That is good to hear. I didn't like the switch to stakeholder. I should also not that I had a response within a business day (I think, but this week has been a blur). They are at least responding.
Never forget that most of the dozen or so who are still on this life boat lost a lot when this ship went down, largely based on hopeful thinking. Sorry, but always feel obligated to add a disclaimer when discussing this stock.
So I wrote investor relations knowing that they would tell me the future of the common shares. Well maybe I didn't really expect that. Anyway they referred me to the case site that we have all seen and the hotline. restructuring hotline at 877-940-2410
Anybody call that number and ask who is representing stockholders? Spent enough of my money on this not sure that I want to throw away my time too.
I suspect those tiny trades are computers fishing, seeing if there are nibbles. Auto-trading all the nickel stocks to see if it can build volume. Or something like that. No real money needs to keep this down so much. It could increase 1000 fold and still be affordable if real market movers saw value.
Something unusual happened with bonds after hours, I think. It looks like a big transaction but I don't understand bonds. I find the sequence odd 1MM+ bought and a few seconds later 1MM+ sold. Again not sure what I am reading. I look at bonds using Morningstar and look up Quicksilver. These were the 2016's.
Yes, the late filing bothers me. Suppose that a swap of common shares for debt was in the works, wouldn't they make at least a little effort to protect market confidence in the common? If there was even a little confidence share price would go up and the debt holders could be enticed by stock worth more than four cents. I have seen no evidence that Quicksilver is interested in improving shareholder relations which is key to building confidence. I think that debt holders might get shares but it will probably be new shares. However, the possibility of a partial cancellation that vivamelgar mentions is interesting. Perhaps a split that does the same as canceling might work out? It would almost have to be something like a 50 to 1 to get the price up.
Count me as one wants this to go up. I have lost a lot of money with it. That said, the optimism expressed here is one perspective. Another perspective is that this no longer investing in any sense of the meaning. It is gambling at casino odds. You might win but the odds are with the house. The house wants to survive and the fight in court has been between bond holders with secured debt and bond holders without secured debt. Survival means making them happy. Making shareholders happy has no relevance to the company's survival. I have seen no evidence that shareholders have been represented or considered. We had a chance and did not form a committee. We can't sue later because we were ignored as we made no effort to be heard in the court. Shareholders were slapped in the face again today by the latest SEC filing. Routinely, shareholders are denied information and are subordinate to other company agendas. I can't help believing that this will be cancelled. I want to be wrong.
Good luck at the table.
Try the first link here
Enter just the word "quicksilver" in issuer field and select corporate bonds once you get to the search screen.
Has anyone seen anything of substance about shareholder representation in the filings? I don't see any advocate for us. Is there one?

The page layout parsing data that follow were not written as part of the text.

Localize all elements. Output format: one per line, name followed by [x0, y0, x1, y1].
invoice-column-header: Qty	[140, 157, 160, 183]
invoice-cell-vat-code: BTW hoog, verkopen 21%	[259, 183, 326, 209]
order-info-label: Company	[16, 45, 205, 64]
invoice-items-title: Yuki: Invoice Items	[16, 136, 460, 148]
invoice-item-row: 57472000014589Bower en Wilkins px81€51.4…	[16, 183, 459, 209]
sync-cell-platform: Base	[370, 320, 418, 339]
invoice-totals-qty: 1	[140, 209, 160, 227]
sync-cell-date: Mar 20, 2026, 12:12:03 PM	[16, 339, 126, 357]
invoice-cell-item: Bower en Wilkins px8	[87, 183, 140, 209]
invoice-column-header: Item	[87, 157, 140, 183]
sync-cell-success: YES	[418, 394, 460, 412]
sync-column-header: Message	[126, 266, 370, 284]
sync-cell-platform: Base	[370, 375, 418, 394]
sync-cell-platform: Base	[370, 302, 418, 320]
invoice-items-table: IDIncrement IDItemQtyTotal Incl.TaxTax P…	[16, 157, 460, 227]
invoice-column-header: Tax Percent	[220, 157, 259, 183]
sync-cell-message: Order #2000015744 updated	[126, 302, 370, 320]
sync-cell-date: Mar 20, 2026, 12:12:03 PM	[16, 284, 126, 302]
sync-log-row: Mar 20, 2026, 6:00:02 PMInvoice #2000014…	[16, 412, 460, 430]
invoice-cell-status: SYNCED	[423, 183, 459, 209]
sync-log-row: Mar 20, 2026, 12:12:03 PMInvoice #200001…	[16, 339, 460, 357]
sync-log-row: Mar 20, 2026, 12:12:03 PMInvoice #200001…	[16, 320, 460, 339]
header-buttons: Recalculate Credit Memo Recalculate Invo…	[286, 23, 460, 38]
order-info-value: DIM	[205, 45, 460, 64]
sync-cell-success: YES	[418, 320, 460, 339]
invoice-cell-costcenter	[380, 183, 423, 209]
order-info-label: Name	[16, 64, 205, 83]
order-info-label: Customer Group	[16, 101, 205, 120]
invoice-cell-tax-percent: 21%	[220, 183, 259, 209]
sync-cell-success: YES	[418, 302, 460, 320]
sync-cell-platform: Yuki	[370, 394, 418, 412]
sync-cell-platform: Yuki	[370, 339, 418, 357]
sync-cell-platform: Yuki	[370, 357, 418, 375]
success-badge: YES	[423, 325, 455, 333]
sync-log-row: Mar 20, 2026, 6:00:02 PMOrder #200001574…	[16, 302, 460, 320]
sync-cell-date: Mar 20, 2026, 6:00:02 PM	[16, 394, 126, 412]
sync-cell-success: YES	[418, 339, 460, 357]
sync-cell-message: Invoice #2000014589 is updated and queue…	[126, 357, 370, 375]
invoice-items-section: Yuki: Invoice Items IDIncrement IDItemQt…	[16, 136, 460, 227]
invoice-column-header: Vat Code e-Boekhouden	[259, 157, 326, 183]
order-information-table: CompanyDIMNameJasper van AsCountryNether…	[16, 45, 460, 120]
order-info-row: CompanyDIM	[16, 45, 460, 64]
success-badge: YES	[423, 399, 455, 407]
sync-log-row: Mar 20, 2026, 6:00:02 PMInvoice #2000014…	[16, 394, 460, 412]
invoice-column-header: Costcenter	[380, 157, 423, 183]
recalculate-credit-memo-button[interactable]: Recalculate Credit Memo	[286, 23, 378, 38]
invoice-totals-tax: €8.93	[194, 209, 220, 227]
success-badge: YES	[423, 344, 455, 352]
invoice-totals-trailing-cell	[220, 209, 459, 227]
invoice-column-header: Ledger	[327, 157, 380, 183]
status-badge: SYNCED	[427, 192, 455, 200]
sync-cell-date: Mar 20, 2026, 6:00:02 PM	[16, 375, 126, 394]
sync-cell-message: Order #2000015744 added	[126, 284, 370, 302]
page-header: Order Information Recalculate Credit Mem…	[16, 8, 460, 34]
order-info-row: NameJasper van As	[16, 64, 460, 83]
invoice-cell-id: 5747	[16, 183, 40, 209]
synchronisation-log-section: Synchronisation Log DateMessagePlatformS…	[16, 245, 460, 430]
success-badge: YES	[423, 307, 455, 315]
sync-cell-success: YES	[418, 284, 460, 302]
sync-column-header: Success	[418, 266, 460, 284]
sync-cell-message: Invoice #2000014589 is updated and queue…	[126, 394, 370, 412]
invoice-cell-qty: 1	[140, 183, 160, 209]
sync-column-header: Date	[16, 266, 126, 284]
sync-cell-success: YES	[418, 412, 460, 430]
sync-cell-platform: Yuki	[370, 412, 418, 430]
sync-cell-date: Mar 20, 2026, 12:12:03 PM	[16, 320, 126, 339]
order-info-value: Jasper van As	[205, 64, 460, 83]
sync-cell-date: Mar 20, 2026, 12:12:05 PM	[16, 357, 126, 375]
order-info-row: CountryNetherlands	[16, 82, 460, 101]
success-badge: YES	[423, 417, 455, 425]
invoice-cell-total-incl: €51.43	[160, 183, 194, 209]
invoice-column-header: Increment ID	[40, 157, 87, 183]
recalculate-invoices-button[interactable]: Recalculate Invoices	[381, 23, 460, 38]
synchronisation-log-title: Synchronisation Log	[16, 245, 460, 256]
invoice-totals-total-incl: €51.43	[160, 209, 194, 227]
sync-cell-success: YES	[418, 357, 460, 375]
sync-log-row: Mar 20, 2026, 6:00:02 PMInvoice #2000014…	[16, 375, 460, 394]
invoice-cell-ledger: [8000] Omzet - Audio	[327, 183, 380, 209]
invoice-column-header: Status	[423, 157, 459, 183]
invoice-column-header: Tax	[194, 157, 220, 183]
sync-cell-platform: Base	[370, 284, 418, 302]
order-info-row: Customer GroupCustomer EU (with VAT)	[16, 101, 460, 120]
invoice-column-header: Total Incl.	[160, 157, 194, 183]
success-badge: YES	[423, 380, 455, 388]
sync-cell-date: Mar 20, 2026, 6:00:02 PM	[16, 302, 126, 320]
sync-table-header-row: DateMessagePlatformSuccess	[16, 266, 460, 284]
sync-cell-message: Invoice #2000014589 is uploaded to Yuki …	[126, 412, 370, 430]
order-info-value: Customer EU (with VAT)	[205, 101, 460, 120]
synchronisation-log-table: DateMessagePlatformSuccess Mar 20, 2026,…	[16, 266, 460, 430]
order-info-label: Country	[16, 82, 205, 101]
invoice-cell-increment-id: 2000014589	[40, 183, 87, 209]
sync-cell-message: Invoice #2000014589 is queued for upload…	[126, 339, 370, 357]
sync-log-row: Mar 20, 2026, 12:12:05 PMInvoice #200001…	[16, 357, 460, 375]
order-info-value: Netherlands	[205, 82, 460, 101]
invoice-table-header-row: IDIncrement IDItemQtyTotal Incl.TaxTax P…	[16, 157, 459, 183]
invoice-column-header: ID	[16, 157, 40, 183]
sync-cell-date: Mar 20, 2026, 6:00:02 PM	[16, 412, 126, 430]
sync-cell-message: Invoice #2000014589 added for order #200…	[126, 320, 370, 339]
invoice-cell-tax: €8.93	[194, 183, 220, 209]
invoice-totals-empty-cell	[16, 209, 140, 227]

Please don't answer this question with "the Dardens are because they own so much stock and they will never let it..." The Dardens have no credibility in that area.
I think the stock is going to be cancelled. Look at Kmart. Look at GM. Look at Kodak.
Here is what the SEC says:
Note: Investors should be cautious when buying common stock of companies in Chapter 11 bankruptcy. It is extremely risky and is likely to lead to financial loss. Although a company may emerge from bankruptcy as a viable entity, generally, the creditors and the bondholders become the new owners of the shares. In most instances, the company's plan of reorganization will cancel the existing equity shares. This happens in bankruptcy cases because secured and unsecured creditors are paid from the company's assets before common stockholders. And in situations where shareholders do participate in the plan, their shares are usually subject to substantial dilution.